Ce scandale n’est pas le premier à soulever l’indignation générale de notre peuple. En 1986 on a vécu celui de CAIRE 86. Pour accompagner les lions de la téranga en phase finale de la CAN, une collecte nationale avait été organisée. À l’époque, même les vendeuses de cacahuètes dans la rue avaient contribué.
Les fonds avaient été par la suite vilainement dilapidés soulevant une immense vague d’indignation nationale mais il n’y a pas eu de suite. En 2002, en marge de l’exploit des lions du football qui sont allés jusqu’en quart de finale de la coupe du monde, un énorme scandale avait également été révélé par la Cour des Comptes mais, là également, en dépit d’inculpations de quelques responsables, l’affaire n’avait pas été traitée au fond.
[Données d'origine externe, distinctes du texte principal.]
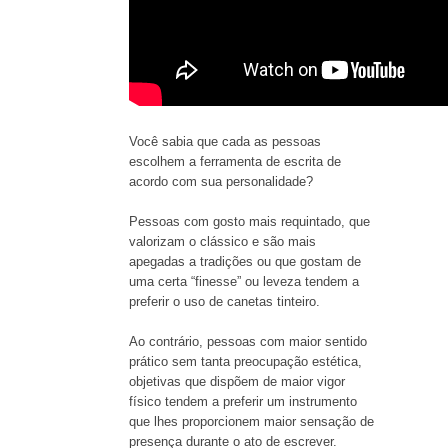
Você sabia que cada as pessoas
escolhem a ferramenta de escrita de
acordo com sua personalidade?
Pessoas com gosto mais requintado, que
valorizam o clássico e são mais
apegadas a tradições ou que gostam de
uma certa “finesse” ou leveza tendem a
preferir o uso de canetas tinteiro.
Ao contrário, pessoas com maior sentido
prático sem tanta preocupação estética,
objetivas que dispõem de maior vigor
físico tendem a preferir um instrumento
que lhes proporcionem maior sensação de
presença durante o ato de escrever.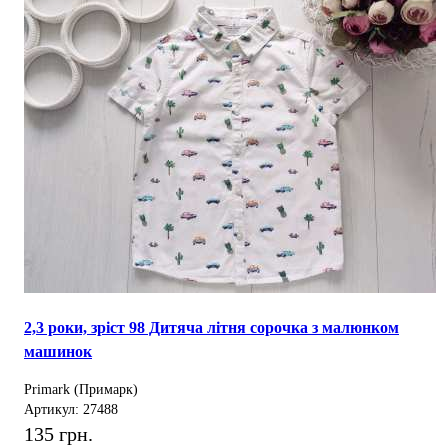
2,3 роки, зріст 98 Дитяча літня сорочка з малюнком
машинок
Primark (Примарк)
Артикул: 27488
135 грн.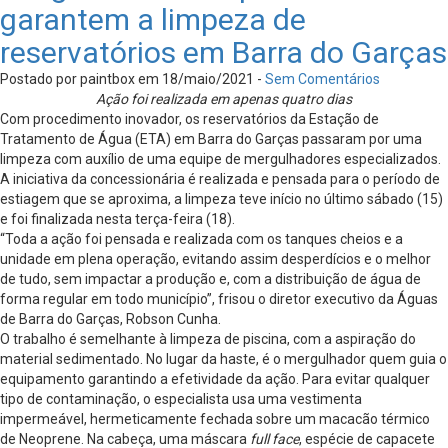
garantem a limpeza de
reservatórios em Barra do Garças
Postado por paintbox em 18/maio/2021 -
Sem Comentários
Ação foi realizada em apenas quatro dias
Com procedimento inovador, os reservatórios da Estação de
Tratamento de Água (ETA) em Barra do Garças passaram por uma
limpeza com auxílio de uma equipe de mergulhadores especializados.
A iniciativa da concessionária é realizada e pensada para o período de
estiagem que se aproxima, a limpeza teve início no último sábado (15)
e foi finalizada nesta terça-feira (18).
“Toda a ação foi pensada e realizada com os tanques cheios e a
unidade em plena operação, evitando assim desperdícios e o melhor
de tudo, sem impactar a produção e, com a distribuição de água de
forma regular em todo município”, frisou o diretor executivo da Águas
de Barra do Garças, Robson Cunha.
O trabalho é semelhante à limpeza de piscina, com a aspiração do
material sedimentado. No lugar da haste, é o mergulhador quem guia o
equipamento garantindo a efetividade da ação. Para evitar qualquer
tipo de contaminação, o especialista usa uma vestimenta
impermeável, hermeticamente fechada sobre um macacão térmico
de Neoprene. Na cabeça, uma máscara
full face
, espécie de capacete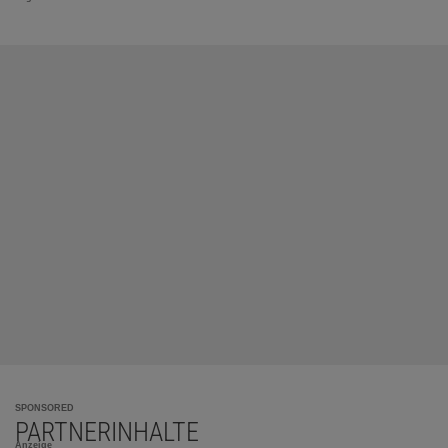
SPONSORED
PARTNERINHALTE
Anzeige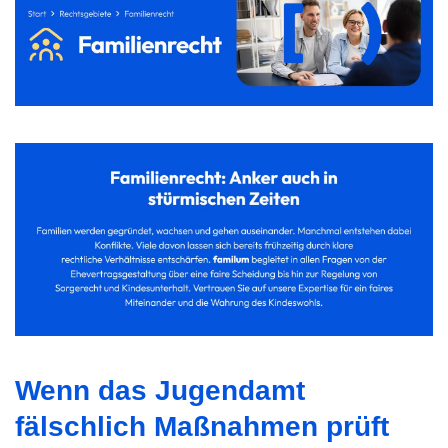
Wenn das Jugendamt
fälschlich Maßnahmen prüft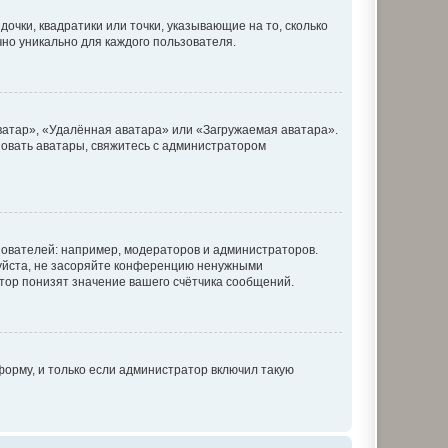
очки, квадратики или точки, указывающие на то, сколько
чно уникально для каждого пользователя.
ватар», «Удалённая аватара» или «Загружаемая аватара».
ьзовать аватары, свяжитесь с администратором
ователей: например, модераторов и администраторов.
уйста, не засоряйте конференцию ненужными
тор понизят значение вашего счётчика сообщений.
орму, и только если администратор включил такую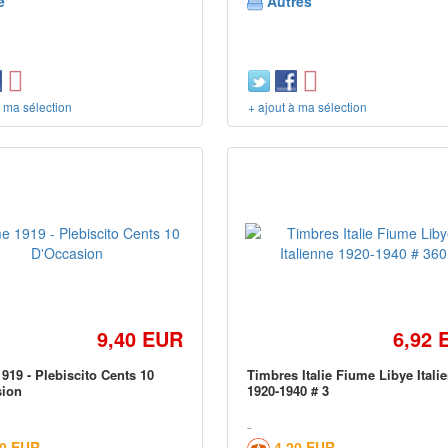
e
Autres
à ma sélection
+ ajout à ma sélection
9,40 EUR
6,92 
919 - Plebiscito Cents 10
Timbres Italie Fiume Libye Itali
sion
1920-1940 # 3
00 EUR
4,20 EUR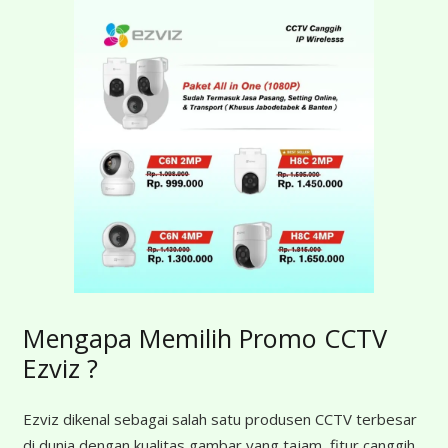
Mengapa Memilih Promo CCTV
Ezviz ?
Ezviz dikenal sebagai salah satu produsen CCTV terbesar
di dunia dengan kualitas gambar yang tajam, fitur canggih,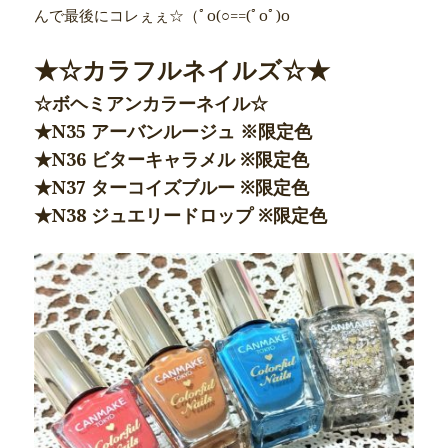
んで最後にコレぇぇ☆（ﾟo(○==(ﾟοﾟ)o
★☆カラフルネイルズ☆★
☆ボヘミアンカラーネイル☆
★N35 アーバンルージュ ※限定色
★N36 ビターキャラメル
※限定色
★N37 ターコイズブルー
※限定色
★N38 ジュエリードロップ
※限定色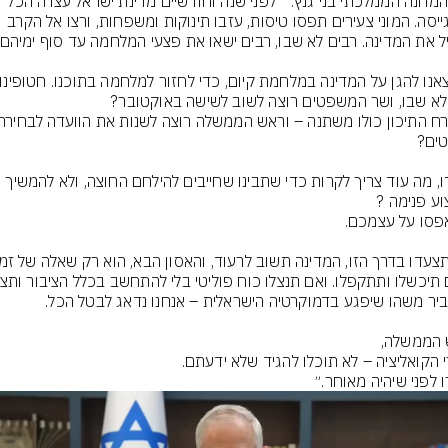
יו״ר המחנה הממלכתי בני גנץ:  ״לפני שנה וחודשיים מדינת ישראל עצרה הכל 
והתגייסה. המוני צעירים תפסו טיסות, עזבו תינוקות ומשפחות, ורצו אל הקרב 
תגידו, מה עוד צריך לקרות כדי שתבינו שחייבים להילחם החוצה, ולא להמשיך 
ו לפני שיהיה מאוחר.״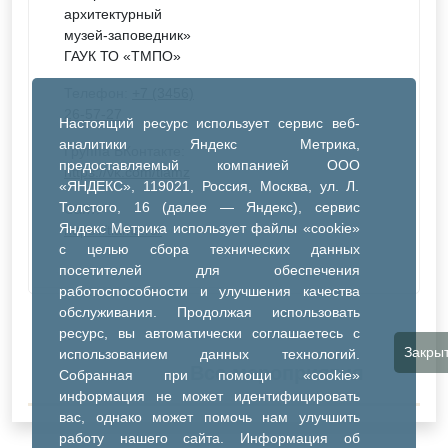
архитектурный
музей-заповедник»
ГАУК ТО «ТМПО»
Телефон:
+7 (3456)
26-57-27
Настоящий ресурс использует сервис веб-
аналитики Яндекс Метрика,
Группа ВКонтакте:
предоставляемый компанией ООО
https://vk.com/tiamz
«ЯНДЕКС», 119021, Россия, Москва, ул. Л.
Толстого, 16 (далее — Яндекс), сервис
Сайт:
Яндекс Метрика использует файлы «cookie»
https://tiamz.ru/
с целью сбора технических данных
посетителей для обеспечения
работоспособности и улучшения качества
обслуживания. Продолжая использовать
ресурс, вы автоматически соглашаетесь с
Закры
использованием данных технологий.
Все мероприятия
Собранная при помощи «cookie»
информация не может идентифицировать
вас, однако может помочь нам улучшить
работу нашего сайта. Информация об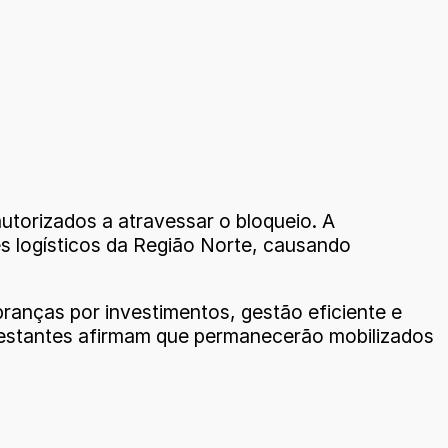
utorizados a atravessar o bloqueio. A
es logísticos da Região Norte, causando
ranças por investimentos, gestão eficiente e
estantes afirmam que permanecerão mobilizados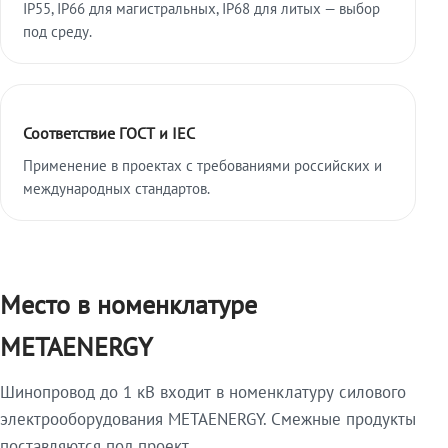
IP55, IP66 для магистральных, IP68 для литых — выбор
под среду.
Соответствие ГОСТ и IEC
Применение в проектах с требованиями российских и
международных стандартов.
Место в номенклатуре
METAENERGY
Шинопровод до 1 кВ входит в номенклатуру силового
электрооборудования METAENERGY. Смежные продукты
поставляются под проект.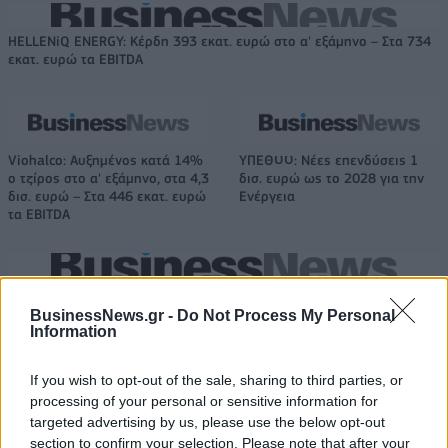
HELLENiQ ENERGY: Κέρδη 393 εκατ. ευρώ στο α' εξάμηνο – Στα 734
εκατ. ευρώ τα EBITDA
Viohalco: Αυξημένος κατά 14%
ΥΠΕΘΟΟ: Νέες επενδύσεις 1
ο τζίρος στο α' εξάμηνο, στα 4,3
δισ. ευρώ ως το 2028 για την
δισ. ευρώ – Στα 446 εκατ. ευρώ
Ενέργεια
τα EBITDA
Η συμφωνία Arval-Athlon αναδιαμορφώνει την αγορά leasing
BusinessNews.gr -
Do Not Process My Personal
Information
VW: Η δύσκολη εξίσωση της
18η συνεχόμενη χρονιά για τον
If you wish to opt-out of the sale, sharing to third parties, or
αναδιάρθρωσης
ΟΤΕ στη διεθνή σειρά δεικτών
processing of your personal or sensitive information for
FTSE4Good
targeted advertising by us, please use the below opt-out
section to confirm your selection. Please note that after your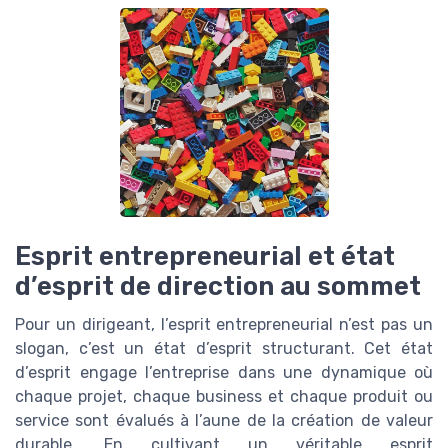
Esprit entrepreneurial et état
d’esprit de direction au sommet
Pour un dirigeant, l’esprit entrepreneurial n’est pas un
slogan, c’est un état d’esprit structurant. Cet état
d’esprit engage l’entreprise dans une dynamique où
chaque projet, chaque business et chaque produit ou
service sont évalués à l’aune de la création de valeur
durable. En cultivant un véritable esprit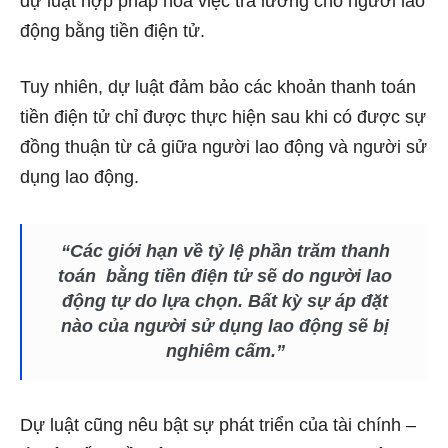
dự luật hợp pháp hóa việc trả lương cho người lao
động bằng tiền điện tử.
Tuy nhiên, dự luật đảm bảo các khoản thanh toán
tiền điện tử chỉ được thực hiện sau khi có được sự
đồng thuận từ cả giữa người lao động và người sử
dụng lao động.
“Các giới hạn về tỷ lệ phần trăm thanh
toán bằng tiền điện tử sẽ do người lao
động tự do lựa chọn. Bất kỳ sự áp đặt
nào của người sử dụng lao động sẽ bị
nghiêm cấm.”
Dự luật cũng nêu bật sự phát triển của tài chính –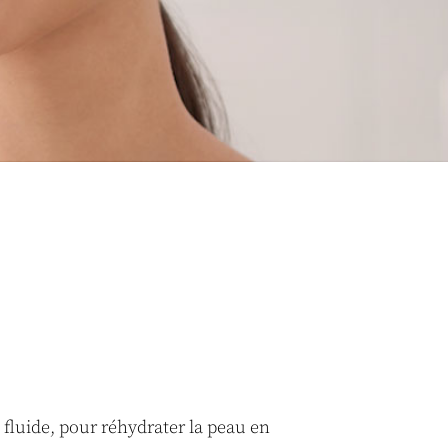
 fluide, pour réhydrater la peau en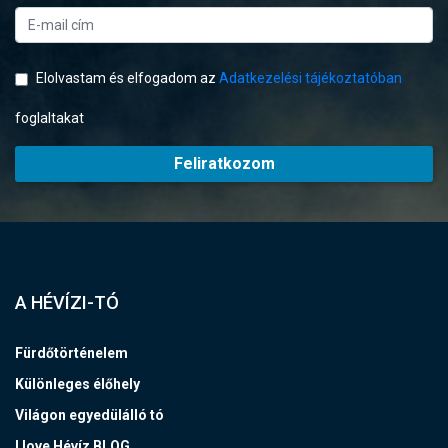
Elolvastam és elfogadom az
Adatkezelési tájékoztatóban
foglaltakat
Feliratkozom
A HÉVÍZI-TÓ
Fürdőtörténelem
Különleges élőhely
Világon egyedülálló tó
I love Hévíz BLOG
Avec la COVID-19, il était question de vies et de morts à l’échelle du monde. L’émotion, la peur et l’angoisse qui s’étaient emparés de toute la planète n’avaient pas épargné le Sénégal où s’était dessiné un vaste front uni pour faire face à la pandémie. Et patatras ! Ce que beaucoup redoutaient sans trop y penser se produisit. L’argent a été pillé.
Mais, par-delà la dilapidation de l’argent public – pratique courante depuis toujours – ce qui fait froid dans le dos c’est l’insouciance avec laquelle les faits ont été commis alors que des gens mourraient faute de masques, de logistique, d’argent, etc. C’est cela qu’il faut analyser pour en dévoiler les profondeurs.
Scandale CAIRE86, scandale Mundial 2002, scandale COVID-19. Nous devons nous poser la grave question de ce qui ne va pas dans notre société. On surprend dans les réseaux sociaux des commentaires du genre : « Que personne ne nous fatigue l’argent a été bouffé, c’est tout ! On passe à autre chose ».
Il importe de comprendre que les malversations au sommet de l’État dans les Administrations antérieures dans un contexte d’impunité ont fini par déteindre dans de vastes pans de la société au point que le crime économique est banalisé par beaucoup de sénégalais. Combien sont-ils à penser ainsi ? Combien, placés dans les mêmes conditions que celles et ceux qui ont massacré l’argent public, auraient agi différemment ?
Donc, il faut dénoncer et s’indigne, il faut condamner et punir avec la sévérité requise, mais il faut aussi aller plus loin dans la cure dont ce pays et cette société ont besoin. Serigne Cheikh Tidiane Sy Al Maktoum disait « na ñu sàngat réew mi ». Il faut un bain rituel au pays. Façon de parler. Il s’agit d’engager un cours nouveau qui nécessitera l’abandon de beaucoup d’anciennes habitudes.
C’est pour toutes ces raisons qu’on doit se féliciter de voir que pour cette fois-ci, contrairement à ce que toute l’histoire post indépendance du pays nous montre, une opération de cette ampleur est déclenchée. D’abord avec une juridiction différente de la CREI (juridiction d’exception clairement à la solde du pouvoir de l’époque) et ensuite avec une volonté politique affichée d’éradiquer à terme ce cancer qui entrave gravement notre marche vers le développement et mine notre équilibre sociétal.
Après s’être félicité de l’initiative, il faut aussi la soutenir fermement et largement. Cette bataille doit être gagnée par les pouvoirs publics qui l’ont engagée. Ils seront attaqués et critiqués mais, pour autant, on ne verra personne se féliciter de la dilapidation des fonds COVID-19 et c’est cela l’essentiel.
Toutes ces dérives nous proviennent d’une société malade depuis trop longtemps et laissée à elle-même sans thérapie.